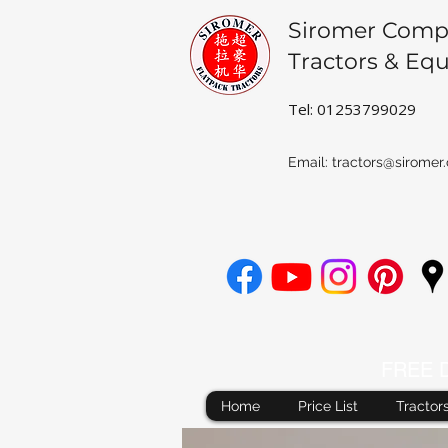
Siromer Comp
Tractors & Eq
Tel: 01253799029
Email:
tractors@siromer.
FREE De
Home
Price List
Tractor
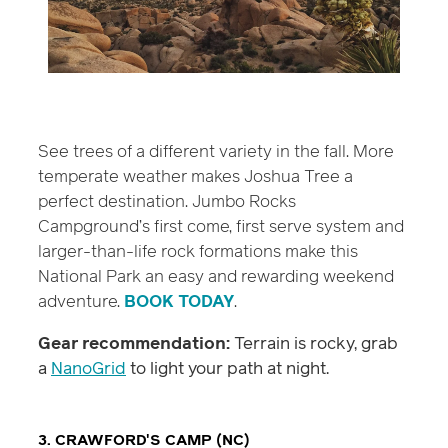
See trees of a different variety in the fall. More
temperate weather makes Joshua Tree a
perfect destination. Jumbo Rocks
Campground’s first come, first serve system and
larger-than-life rock formations make this
National Park an easy and rewarding weekend
adventure.
BOOK TODAY
.
Gear recommendation:
Terrain is rocky, grab
a
NanoGrid
to light your path at night.
3. CRAWFORD'S CAMP (NC)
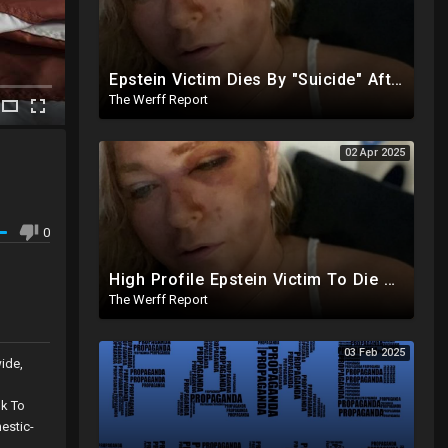
Epstein Victim Dies By "Suicide" After Alleged Car Crash Gave Her Four Days To Live
The Werff Report
02 Apr 2025
0
High Profile Epstein Victim To Die Within Days Under Mysterious Circumstances, Appears Badly Beaten
The Werff Report
03 Feb 2025
ide,
nk To
estic-
ate-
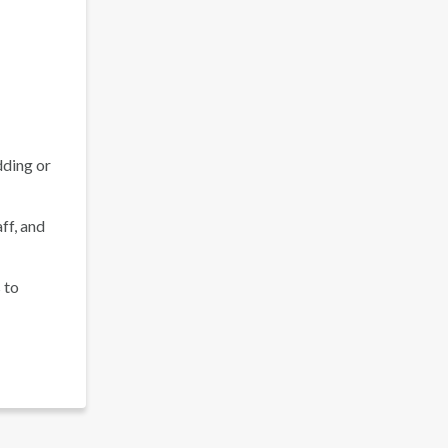
dding or
ff, and
 to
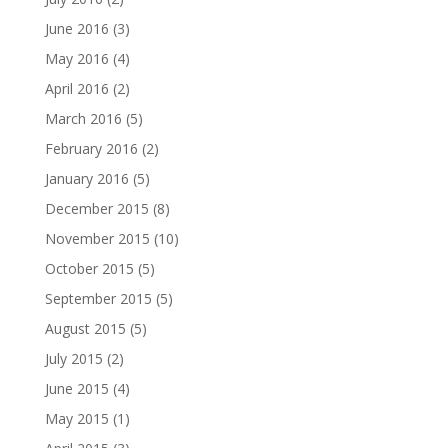
June 2016
(3)
May 2016
(4)
April 2016
(2)
March 2016
(5)
February 2016
(2)
January 2016
(5)
December 2015
(8)
November 2015
(10)
October 2015
(5)
September 2015
(5)
August 2015
(5)
July 2015
(2)
June 2015
(4)
May 2015
(1)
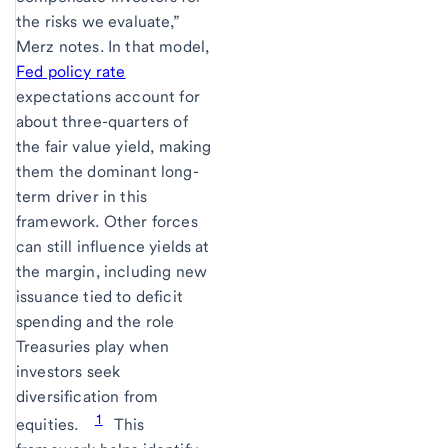
the risks we evaluate,”
Merz notes. In that model,
Fed policy rate
expectations account for
about three-quarters of
the fair value yield, making
them the dominant long-
term driver in this
framework. Other forces
can still influence yields at
the margin, including new
issuance tied to deficit
spending and the role
Treasuries play when
investors seek
diversification from
1
equities.
This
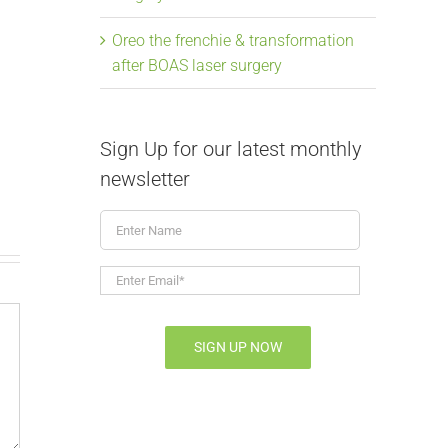
Oreo the frenchie & transformation
after BOAS laser surgery
From snoring to
Elongate
soaring, Mavis the
Laser Su
Sign Up for our latest monthly
frenchie & BOAS
July 9th, 2026
|
newsletter
July 9th, 2026
|
0 Comments
Enter
Name
Enter
Email*
*
SIGN UP NOW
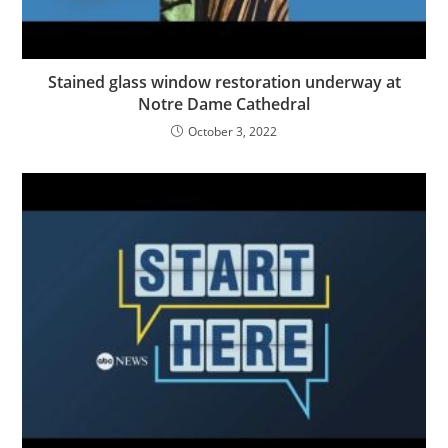
Stained glass window restoration underway at
Notre Dame Cathedral
October 3, 2022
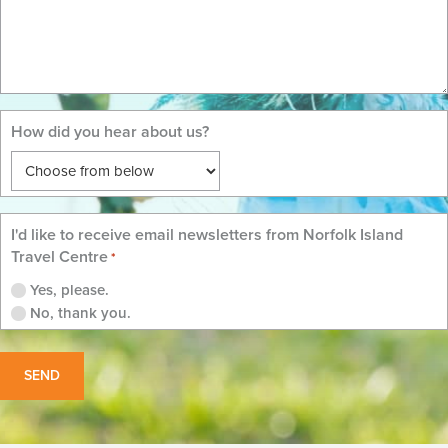
How did you hear about us?
I'd like to receive email newsletters from Norfolk Island
Travel Centre
*
Yes, please.
No, thank you.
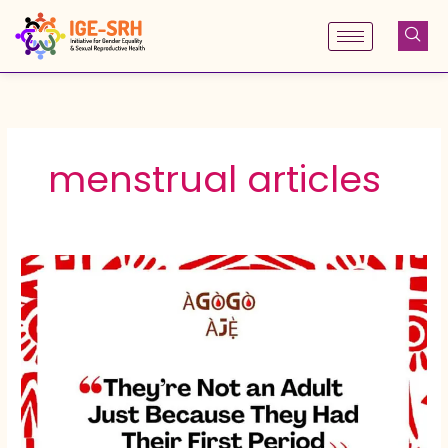
Skip
to
content
menstrual articles
They’re
Not
an
Adult
Just
Because
They
Had
Their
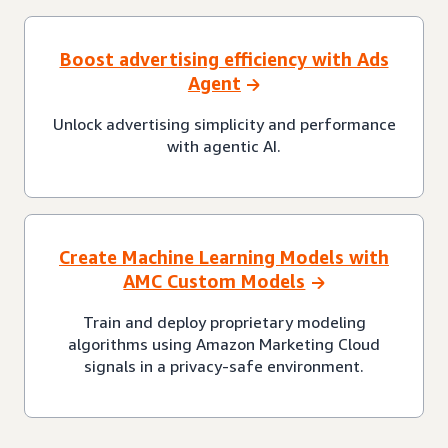
Boost advertising efficiency with Ads
Agent
Unlock advertising simplicity and performance
with agentic AI.
Create Machine Learning Models with
AMC Custom Models
Train and deploy proprietary modeling
algorithms using Amazon Marketing Cloud
signals in a privacy-safe environment.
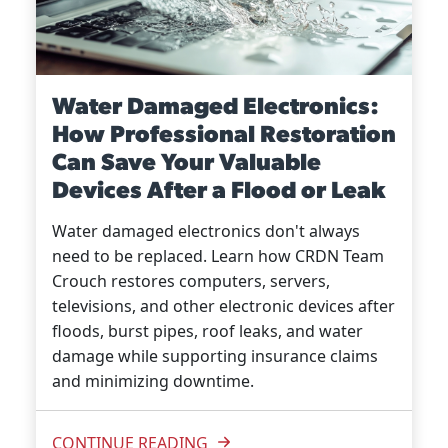
Water Damaged Electronics:
How Professional Restoration
Can Save Your Valuable
Devices After a Flood or Leak
Water damaged electronics don't always
need to be replaced. Learn how CRDN Team
Crouch restores computers, servers,
televisions, and other electronic devices after
floods, burst pipes, roof leaks, and water
damage while supporting insurance claims
and minimizing downtime.
CONTINUE READING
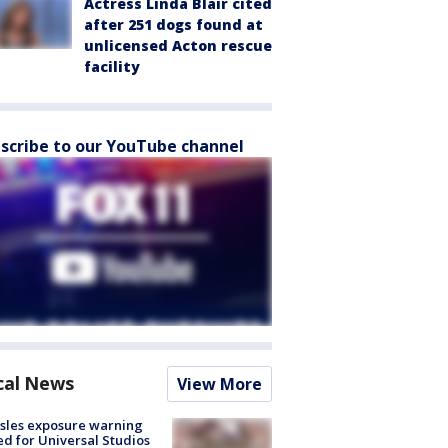
Actress Linda Blair cited
after 251 dogs found at
unlicensed Acton rescue
facility
scribe to our YouTube channel
cal News
View More
sles exposure warning
ed for Universal Studios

────────────────

Exercise aim - Every record must be duplicated exactly, except for the pictures, which are left out.

Result of this task -
Siromer Comp
Tractors & Eq
Tel: 01253799029
Email:
tractors@siromer.
FREE De
Home
Price List
Tractor
See trees of a different variety in the fall. More
temperate weather makes Joshua Tree a
perfect destination. Jumbo Rocks
Campground’s first come, first serve system and
larger-than-life rock formations make this
National Park an easy and rewarding weekend
adventure.
BOOK TODAY
.
Gear recommendation:
Terrain is rocky, grab
a
NanoGrid
to light your path at night.
3. CRAWFORD'S CAMP (NC)
Epstein Victim Dies By "Suicide" After Alleged Car Crash Gave Her Four Days To Live
The Werff Report
02 Apr 2025
0
High Profile Epstein Victim To Die Within Days Under Mysterious Circumstances, Appears Badly Beaten
The Werff Report
03 Feb 2025
ide,
nk To
estic-
ate-
dding or
ff, and
 to
June 2016
(3)
May 2016
(4)
April 2016
(2)
March 2016
(5)
February 2016
(2)
January 2016
(5)
December 2015
(8)
November 2015
(10)
October 2015
(5)
September 2015
(5)
August 2015
(5)
July 2015
(2)
June 2015
(4)
May 2015
(1)
the risks we evaluate,”
Merz notes. In that model,
Fed policy rate
expectations account for
about three-quarters of
the fair value yield, making
them the dominant long-
term driver in this
framework. Other forces
can still influence yields at
the margin, including new
issuance tied to deficit
spending and the role
Treasuries play when
investors seek
diversification from
1
equities.
This
Oreo the frenchie & transformation
after BOAS laser surgery
From snoring to
Elongate
soaring, Mavis the
Laser Su
Sign Up for our latest monthly
frenchie & BOAS
July 9th, 2026
|
newsletter
July 9th, 2026
|
0 Comments
Enter
Name
Enter
Email*
*
SIGN UP NOW
Stained glass window restoration underway at
Notre Dame Cathedral
October 3, 2022
How did you hear about us?
I'd like to receive email newsletters from Norfolk Island
Travel Centre
*
Yes, please.
No, thank you.
Skip
to
content
menstrual articles
They’re
Not
an
Adult
Just
Because
They
Had
Their
Boost advertising efficiency with Ads
Agent
Unlock advertising simplicity and performance
with agentic AI.
Create Machine Learning Models with
AMC Custom Models
Train and deploy proprietary modeling
algorithms using Amazon Marketing Cloud
signals in a privacy-safe environment.
Water Damaged Electronics:
How Professional Restoration
Can Save Your Valuable
Devices After a Flood or Leak
Water damaged electronics don't always
need to be replaced. Learn how CRDN Team
Crouch restores computers, servers,
televisions, and other electronic devices after
floods, burst pipes, roof leaks, and water
damage while supporting insurance claims
and minimizing downtime.
CONTINUE READING
Actress Linda Blair cited
after 251 dogs found at
unlicensed Acton rescue
facility
scribe to our YouTube channel
cal News
View More
sles exposure warning
ed for Universal Studios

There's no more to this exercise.